PORT ANGELES — The Port Angeles City Council came short of showing support for the Standing Rock Sioux Tribe in its fight to prevent the Dakota Access Pipeline after some council members said they either didn’t know enough about the issue to have an opinion or they didn’t feel it was Port Angeles business.

Instead, in a 5-to-1 vote, with Councilman Brad Collins absent, the council agreed to sign a resolution supporting the Lower Elwha Klallam Tribe in its efforts to support the Standing Rock Sioux Tribe in fighting Energy Transfer’s $3.7 billion pipeline, which would move 470,000 barrels of domestic crude oil per day from North Dakota’s Bakken region through South Dakota and Iowa into Illinois.
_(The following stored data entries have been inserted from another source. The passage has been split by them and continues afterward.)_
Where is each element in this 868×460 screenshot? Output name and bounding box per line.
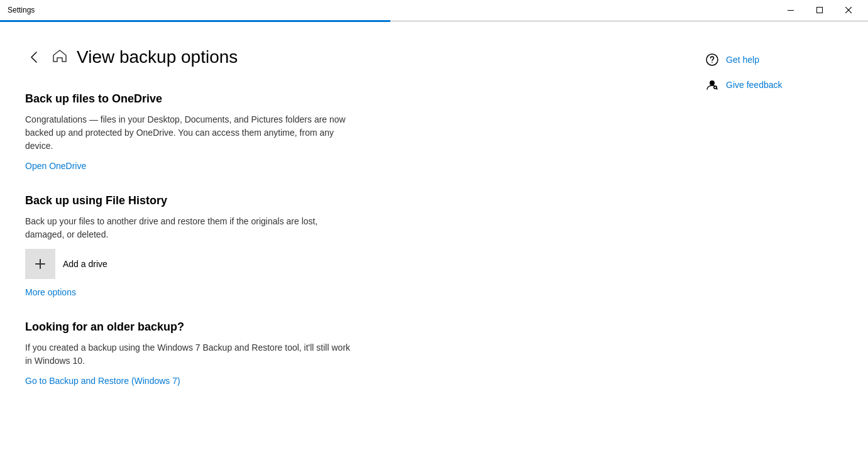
section-older-backup: Looking for an older backup? If you crea… (25, 320, 705, 386)
window-controls (776, 0, 863, 20)
page-header: View backup options (25, 47, 705, 67)
back-button[interactable] (25, 48, 43, 66)
older-backup-section-body: If you created a backup using the Window… (25, 341, 352, 368)
home-icon (53, 50, 67, 65)
file-history-section-title: Back up using File History (25, 194, 705, 207)
add-drive-button[interactable] (25, 249, 55, 279)
add-drive-label: Add a drive (63, 259, 107, 269)
sidebar-item-give-feedback[interactable]: Give feedback (705, 79, 830, 91)
more-options-link[interactable]: More options (25, 287, 76, 297)
minimize-button[interactable] (776, 0, 805, 20)
older-backup-section-title: Looking for an older backup? (25, 320, 705, 334)
help-icon (705, 53, 720, 66)
sidebar: Get help Give feedback (705, 47, 830, 435)
open-onedrive-link[interactable]: Open OneDrive (25, 161, 86, 171)
svg-rect-0 (788, 10, 794, 11)
close-button[interactable] (834, 0, 863, 20)
app-title: Settings (8, 6, 35, 14)
onedrive-section-title: Back up files to OneDrive (25, 92, 705, 106)
svg-point-7 (711, 62, 713, 63)
section-onedrive: Back up files to OneDrive Congratulation… (25, 92, 705, 172)
sidebar-item-get-help[interactable]: Get help (705, 53, 830, 66)
file-history-section-body: Back up your files to another drive and … (25, 215, 352, 241)
give-feedback-link[interactable]: Give feedback (726, 80, 783, 90)
add-drive-row: Add a drive (25, 249, 705, 279)
svg-point-8 (710, 80, 715, 85)
onedrive-section-body: Congratulations — files in your Desktop,… (25, 113, 352, 153)
title-bar: Settings (0, 0, 868, 20)
feedback-icon (705, 79, 720, 91)
main-content: View backup options Back up files to One… (0, 22, 868, 460)
page-title: View backup options (77, 47, 238, 67)
svg-rect-1 (817, 8, 823, 13)
restore-button[interactable] (805, 0, 834, 20)
backup-restore-link[interactable]: Go to Backup and Restore (Windows 7) (25, 376, 180, 386)
section-file-history: Back up using File History Back up your … (25, 194, 705, 298)
main-area: View backup options Back up files to One… (25, 47, 705, 435)
get-help-link[interactable]: Get help (726, 55, 759, 65)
The pipeline crosses tribal ancestral lands and crosses is scheduled to be built under the Missouri River, the tribe’s water source.

Deputy Mayor Cherie Kidd voted against the resolution, saying she had not studied the issue and that it is out of the city’s jurisdiction.

“I do not feel knowledgeable or qualified to support this issue at this time,” she said. “I respect and encourage everyone for their support.”

Lower Elwha Klallam Tribe Chairwoman Frances Charles, who has been to the Standing Rock Sioux reservation, thanked the council for discussing the topic.

She told the council the Dakota Access Pipeline isn’t only an issue in North Dakota but that it affects everyone.

“The fact of it is, it’s a global issue,” she said. “It’s something we have to be conscious of.”

The resolution to support the Standing Rock Sioux Tribe was proposed by Councilwoman Sissi Bruch, who pointed to Tuesday’s protest in downtown Port Angeles as evidence the city should support the tribe.

“It’s an issue about tribal sacred lands,” she said. “I don’t know how everyone here would feel if we put a pipeline through our cemetery.”

Mayor Patrick Downie said he didn’t feel the city should formally show support in an issue happening several states away.

For that reason, he proposed showing support for the Lower Elwha Klallam Tribe’s efforts in supporting the Standing Rock Sioux Tribe.

“I’m trying to find a middle ground here that I can feel comfortable with,” he said. “I want to support our local tribe, but I’m concerned about some of the other issues.”

During public comment following the decision, some criticized the council for stepping back from showing support for the Standing Rock Sioux Tribe.

Arlene Wheeler, director of the Lower Elwha Klallam Tribe’s planning and development department, told the council there might come a time when the city would like support.

“We’re asking for you guys to support not only Standing Rock but the global community,” she said. “To us, water is sacred.”